Plusieurs études et travaux sur le sujet évoquent le fait que l’hébergement citoyen n’est pas toujours la solution adaptée aux besoins. Par exemple, la Fédération de l’Entraide Protestante, le Secours Catholique, le Service National Mission et Migrations (Conférence des Évêques de France), JRS France et Emmaüs France se sont engagés dans des actions d’hébergement et partagent leurs réflexions et convictions communes autour de l’hébergement citoyen. Que ce dernier ne doit pas substituer les dispositifs d’accompagnement existants et les prérogatives des pouvoirs publics.
Les hébergements citoyens impliquent un choix de vie fort (vie en communauté, vie en famille, vie seul) qui ne convient pas à tout le monde. Si l’hébergement n’est pas adapté, la personne peut se retrouver isolée ou dépendante de l’hébergeur, sortir des radars de l’accompagnement social. Par exemple, si la personne à héberger est dépendante de la personne qui héberge pour se déplacer à ses rendez-vous, cela peut avoir un impact négatif non-négligeable dans son parcours d’insertion sociale.
La personne hébergée chez un particulier peut avoir tendance à moins solliciter les dispositifs d’accompagnement et d’hébergement publics. Par exemple, la personne hébergée doit continuer à contacter les structures en charge de son accompagnement vers le logement ou l’accompagnement administratif or l’hébergement citoyen peut l’amener à repousser cette partie. De plus, dans un hébergement citoyen, la personne accueillie est moins visible par les structures d’accompagnement social et a donc moins de chances d’être suivie rapidement.
Une vigilance est nécessaire également pour éviter que l’accueil devienne sous réserve d’une contrepartie auprès de la personne hébergée (garde des enfants non rémunérée, ménage, tâches répétées et chronophages, etc...).

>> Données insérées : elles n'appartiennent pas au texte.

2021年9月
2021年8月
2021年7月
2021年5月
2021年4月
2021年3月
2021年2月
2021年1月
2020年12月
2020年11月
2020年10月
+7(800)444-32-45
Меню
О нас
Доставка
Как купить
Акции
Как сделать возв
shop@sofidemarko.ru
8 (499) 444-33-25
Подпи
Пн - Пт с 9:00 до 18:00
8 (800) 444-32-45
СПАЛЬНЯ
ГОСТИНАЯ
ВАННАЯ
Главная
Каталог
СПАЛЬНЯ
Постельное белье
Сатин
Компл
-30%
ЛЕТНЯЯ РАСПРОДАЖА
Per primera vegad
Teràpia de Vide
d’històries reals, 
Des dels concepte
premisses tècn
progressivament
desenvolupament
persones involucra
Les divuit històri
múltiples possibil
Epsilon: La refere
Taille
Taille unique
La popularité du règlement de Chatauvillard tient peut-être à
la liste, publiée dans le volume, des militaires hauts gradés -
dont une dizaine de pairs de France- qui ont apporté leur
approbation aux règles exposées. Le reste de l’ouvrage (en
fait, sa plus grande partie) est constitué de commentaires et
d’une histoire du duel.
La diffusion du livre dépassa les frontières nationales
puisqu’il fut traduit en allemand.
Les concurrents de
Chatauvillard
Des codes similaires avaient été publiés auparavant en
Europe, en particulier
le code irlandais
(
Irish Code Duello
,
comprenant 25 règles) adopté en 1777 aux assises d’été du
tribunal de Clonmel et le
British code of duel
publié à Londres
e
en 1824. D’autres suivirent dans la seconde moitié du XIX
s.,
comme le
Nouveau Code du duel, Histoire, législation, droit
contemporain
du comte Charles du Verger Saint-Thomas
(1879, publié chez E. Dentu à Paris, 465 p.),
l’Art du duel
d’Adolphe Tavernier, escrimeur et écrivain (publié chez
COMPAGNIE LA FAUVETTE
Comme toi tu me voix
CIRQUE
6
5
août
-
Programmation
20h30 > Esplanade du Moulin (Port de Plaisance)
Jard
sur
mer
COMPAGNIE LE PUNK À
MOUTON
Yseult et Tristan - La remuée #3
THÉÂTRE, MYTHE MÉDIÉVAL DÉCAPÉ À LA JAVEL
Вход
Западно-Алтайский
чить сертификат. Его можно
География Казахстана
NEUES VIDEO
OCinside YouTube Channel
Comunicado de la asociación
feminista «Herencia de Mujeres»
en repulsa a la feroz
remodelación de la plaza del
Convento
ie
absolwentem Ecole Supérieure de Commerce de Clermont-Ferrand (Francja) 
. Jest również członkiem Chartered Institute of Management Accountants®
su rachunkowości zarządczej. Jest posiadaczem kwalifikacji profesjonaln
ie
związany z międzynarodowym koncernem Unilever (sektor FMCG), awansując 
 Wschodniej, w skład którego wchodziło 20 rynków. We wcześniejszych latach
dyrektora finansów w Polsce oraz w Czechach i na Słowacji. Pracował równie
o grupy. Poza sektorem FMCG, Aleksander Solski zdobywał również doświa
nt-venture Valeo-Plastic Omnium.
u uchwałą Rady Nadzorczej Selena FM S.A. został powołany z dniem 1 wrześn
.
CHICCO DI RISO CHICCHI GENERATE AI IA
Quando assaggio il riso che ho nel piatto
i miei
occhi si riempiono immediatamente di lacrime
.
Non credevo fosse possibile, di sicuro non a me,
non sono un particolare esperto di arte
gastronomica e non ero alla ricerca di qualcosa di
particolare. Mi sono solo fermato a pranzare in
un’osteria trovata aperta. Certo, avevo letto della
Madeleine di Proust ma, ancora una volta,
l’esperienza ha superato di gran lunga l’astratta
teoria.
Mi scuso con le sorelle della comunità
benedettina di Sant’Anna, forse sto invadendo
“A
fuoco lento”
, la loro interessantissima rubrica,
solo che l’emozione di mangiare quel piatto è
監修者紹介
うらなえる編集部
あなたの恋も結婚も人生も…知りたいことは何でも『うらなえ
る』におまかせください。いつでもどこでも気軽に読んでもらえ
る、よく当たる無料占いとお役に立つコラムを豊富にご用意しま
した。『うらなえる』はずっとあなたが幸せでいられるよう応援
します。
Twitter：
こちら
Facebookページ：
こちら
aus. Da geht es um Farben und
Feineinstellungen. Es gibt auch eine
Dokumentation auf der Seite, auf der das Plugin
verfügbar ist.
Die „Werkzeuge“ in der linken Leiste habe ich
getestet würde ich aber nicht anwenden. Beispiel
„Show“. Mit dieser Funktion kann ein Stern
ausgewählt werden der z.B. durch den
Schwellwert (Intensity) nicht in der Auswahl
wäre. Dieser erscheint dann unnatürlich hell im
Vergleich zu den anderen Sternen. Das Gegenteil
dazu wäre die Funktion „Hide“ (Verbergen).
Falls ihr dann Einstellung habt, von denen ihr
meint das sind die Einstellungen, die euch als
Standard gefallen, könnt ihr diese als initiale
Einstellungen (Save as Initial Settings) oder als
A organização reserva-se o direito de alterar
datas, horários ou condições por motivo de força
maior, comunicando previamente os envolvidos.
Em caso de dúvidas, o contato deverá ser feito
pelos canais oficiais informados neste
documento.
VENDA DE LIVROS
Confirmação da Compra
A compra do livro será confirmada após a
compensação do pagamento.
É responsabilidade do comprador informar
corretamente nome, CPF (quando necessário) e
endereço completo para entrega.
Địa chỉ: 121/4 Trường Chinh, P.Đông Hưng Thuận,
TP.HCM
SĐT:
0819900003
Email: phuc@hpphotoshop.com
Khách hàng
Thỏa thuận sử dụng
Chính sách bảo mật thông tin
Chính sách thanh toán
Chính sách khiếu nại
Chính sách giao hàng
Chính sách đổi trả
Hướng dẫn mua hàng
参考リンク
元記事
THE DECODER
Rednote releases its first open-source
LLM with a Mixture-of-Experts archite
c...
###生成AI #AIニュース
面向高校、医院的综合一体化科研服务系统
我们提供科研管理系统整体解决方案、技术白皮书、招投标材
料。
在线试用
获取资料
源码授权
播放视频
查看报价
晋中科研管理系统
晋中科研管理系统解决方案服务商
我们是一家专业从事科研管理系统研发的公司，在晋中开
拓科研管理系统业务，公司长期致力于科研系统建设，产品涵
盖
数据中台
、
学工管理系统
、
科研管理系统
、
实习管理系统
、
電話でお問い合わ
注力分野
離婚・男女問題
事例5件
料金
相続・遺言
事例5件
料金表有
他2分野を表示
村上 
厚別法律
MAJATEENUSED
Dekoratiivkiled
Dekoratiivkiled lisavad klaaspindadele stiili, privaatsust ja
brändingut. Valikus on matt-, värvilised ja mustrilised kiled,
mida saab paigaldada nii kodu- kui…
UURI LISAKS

La sélection des hébergeurs et le suivi de l’hébergement sont donc primordiaux pour anticiper et réagir rapidement en cas de problème.
Les personnes hébergeuses peuvent avoir des attentes fortes envers la personne qu’elles hébergent (intégration à un rythme de vie, une communication interpersonnelle fortement demandée, etc...) qui ne sont pas toujours évidentes à satisfaire lorsque l’on a vécu des situations de rue ou un parcours de migration. Cela peut être véritablement intrusif même si la volonté d’aider est présente. Il est donc important de veiller à ce que la situation ne devienne pas oppressante pour la personne qui est hébergée dans un foyer.
L’accueil d’une nouvelle personne au sein de son foyer peut être synonyme de dérèglement de la vie en communauté, de changement de rythme ou d’habitude. Pour les foyers, un travail de sensibilisation doit être mené sur les conséquences d’un tel accueil sur la cellule familiale : l’ensemble du ménage doit être partie prenante du projet, au risque de créer un déséquilibre entre les différents membres. Vous pouvez donc proposer de rencontrer tous les membres du foyer dès la visite de l’hébergement.
Certaines personnes accueillantes peuvent être extrêmement touchées par le parcours des personnes accueillies et/ou les violences qu’elles ont vécues. Cela peut parfois se traduire par une grande culpabilité au regard de leur quotidien de vie et ajouter une charge de vouloir trop aider et accompagner. Il est donc important de sensibiliser à la posture de chacun et chacune et définir des règles dans ce type de cohabitation.
La personne en charge du suivi de l’hébergement doit pouvoir être disponible afin de réguler les rapports entre hébergeurs et personne hébergée en se reposant sur la convention et les règles définies. Le référent du suivi de l’hébergement peut intervenir lorsqu’un doute sur la situation s’installe, qu’un sentiment de mal être se perçoit chez l’une ou l’autre personne, que la cohabitation a déséquilibré le foyer ou que le rythme de vie est déstabilisé.
Il est important de repérer les signaux faibles sur chacun de ces sujets lors des points de suivi réguliers car les “petits problèmes” peuvent devenir des problèmes insolvables s’ils ne sont pas pris en compte rapidement.